Records supplied Block Start
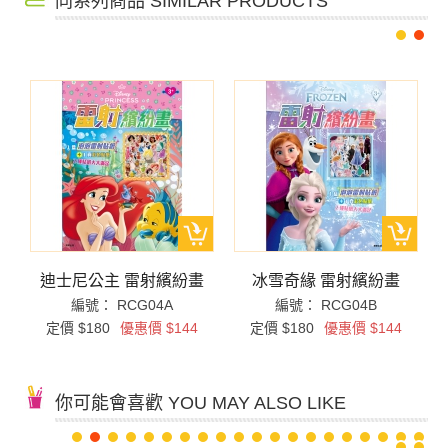
同系列商品 SIMILAR PRODUCTS
迪士尼公主 雷射繽紛畫
冰雪奇緣 雷射繽紛畫
編號： RCG04A
編號： RCG04B
定價 $180
優惠價 $144
定價 $180
優惠價 $144
你可能會喜歡 YOU MAY ALSO LIKE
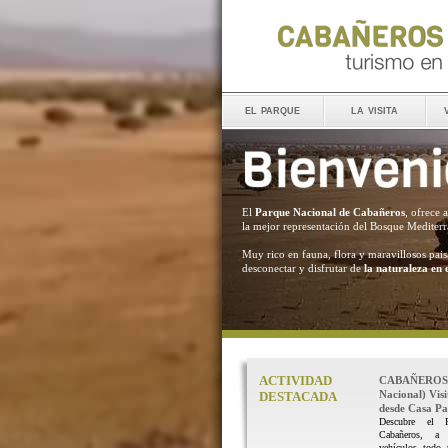
el parque
la visita
El
Parque Nacional de Cabañeros
, ofrece 
la mejor representación del Bosque Mediter
Muy rico en fauna, flora y maravillosos pais
desconectar y disfrutar de
la naturaleza en 
ACTIVIDAD
CABAÑEROS 
Nacional) Vis
DESTACADA
desde Casa Pal
Descubre el 
Cabañeros, a
vehículos todo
Records supplied Block End
● **Task to carry out**
Please return each line of the listing above that contains "Nacional".

● **Answer box**
Parque Nacional de Cabañeros
Nacional) Vis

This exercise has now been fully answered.